The declarations of Blair and Brown to meetings of financiers and speculators in the City of London that they intend to be tough were meant to convince the capitalist class that under their government, the state would steadfastly continue to carry out capitalist measures to assist capitalism at the expense of the mass of the population.”

Before the 1997 election it was clear that Blair and his band of middle class philistines would get votes, not because of “New Labour” policies but because of hatred of Tories and desire for a change and increasing opposition to capitalist anarchy and privilege.

The need for a new mass workers party is overwhelming but we have to recognise that it cannot be imposed. The new labour party must come out of the disenfranchised just as the original Labour Party was formed as a political expression of the working class after the big upsurge of union organization at the end of the nineteenth century. Therefore the question of building is to go to the deprived, go to those in struggle, to seek a unity of those who are struggling at whatever level against capitalism and its effects.

Further a centralisation cannot be imposed on this movement.
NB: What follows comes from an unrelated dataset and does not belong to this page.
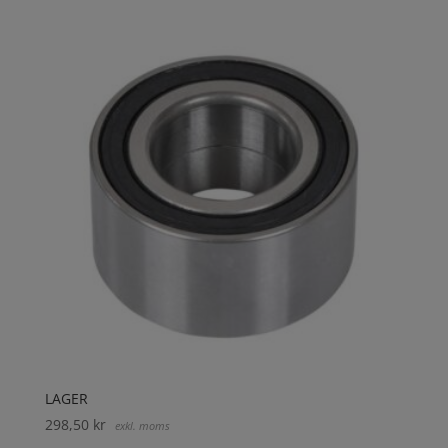
LAGER
298,50
kr
exkl. moms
We are convinced that a democratic centralised party will be necessary to bring victory against capitalism but together with that we have another belief: that such a party must be one that has won the majority of the working class with a discipline based on conviction which can only come from struggle and experience.

Our criticism of Scargill is that he tries to jump over the problems and appears to want a ready worked solution decided by a small circle.
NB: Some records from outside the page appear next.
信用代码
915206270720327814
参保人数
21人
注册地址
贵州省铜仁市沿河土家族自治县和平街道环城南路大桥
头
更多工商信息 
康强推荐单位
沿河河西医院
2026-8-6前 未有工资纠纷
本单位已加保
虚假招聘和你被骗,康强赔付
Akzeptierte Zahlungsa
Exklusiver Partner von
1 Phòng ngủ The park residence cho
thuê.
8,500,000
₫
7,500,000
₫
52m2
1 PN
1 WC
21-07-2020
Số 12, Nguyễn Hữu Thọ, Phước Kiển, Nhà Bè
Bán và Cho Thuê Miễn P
We have to first find the anti-capitalist demands which unite the various sections who come into sharp struggle with anti-capitalist aims born out of the decay of capitalism and its culture.
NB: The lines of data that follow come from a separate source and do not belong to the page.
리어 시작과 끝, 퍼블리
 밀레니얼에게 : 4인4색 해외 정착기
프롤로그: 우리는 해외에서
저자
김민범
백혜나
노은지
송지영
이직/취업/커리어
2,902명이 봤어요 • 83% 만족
The democratic rights of the mass of the population in Britain; their legal rights to organise themselves, their rights against oppressive actions by their employers as well as their rights to vote, came out of a serious of many times bitter and bloody struggles against British ruling class.

All these have been thoroughly undermined together with the destruction of the powers of councils and the development of unelected and profitable quangos.

The crisis in society brings forward, not only problems of immediate struggle against attacks on weakest sections of society but general conditions in relation to democracy, culture, privilege, corruption, polarisation of wealth and other general questions of the nature of society. Questions of control and power are posed.

Under today’s conditions the question of a new party is going to be something for large sections of the class which faces the need for struggle in a situation where the crisis in society is posing not only problems of immediate struggle against attacks crucifying the weakest sections of society, but general conditions in relation to democracy, culture, privilege, corruption, polarisation of wealth and other general questions arising from capitalist decline.

The party could attract those who want a party which will fight back against the effects of capitalism, and its greed, parasitism and corruption.

The new party must link together any militant political forces in the unions and communities. It could be in the nature of an Alliance/Party of workers.

We think there could be an alliance for struggle among various movements on a programme like the following: for a workers’ government laying down a socialist foundation with a policy of nationalisation and workers’ control.

For the defence of multi-ethnic communities, immigrants and asylum seekers.

For the immediate re-nationalisation of railways, water, gas and electricity.

For a policy of taxing the rich and helping the disabled and the poor, with priority for a health service run by committees based on representatives of GPs, hospital staff, unions and communities.

Restoration of student grants, real training for the youth at work with a living wage, paid for by employers and a policy against unemployment, with public works on full wages and an education policy drawn up by parents, teachers and communities.

It should stand for the repeal of anti-union laws, the struggle for democratic rights, the abolition of quangos, of the Criminal Justice Act and the Defence Against Terrorism.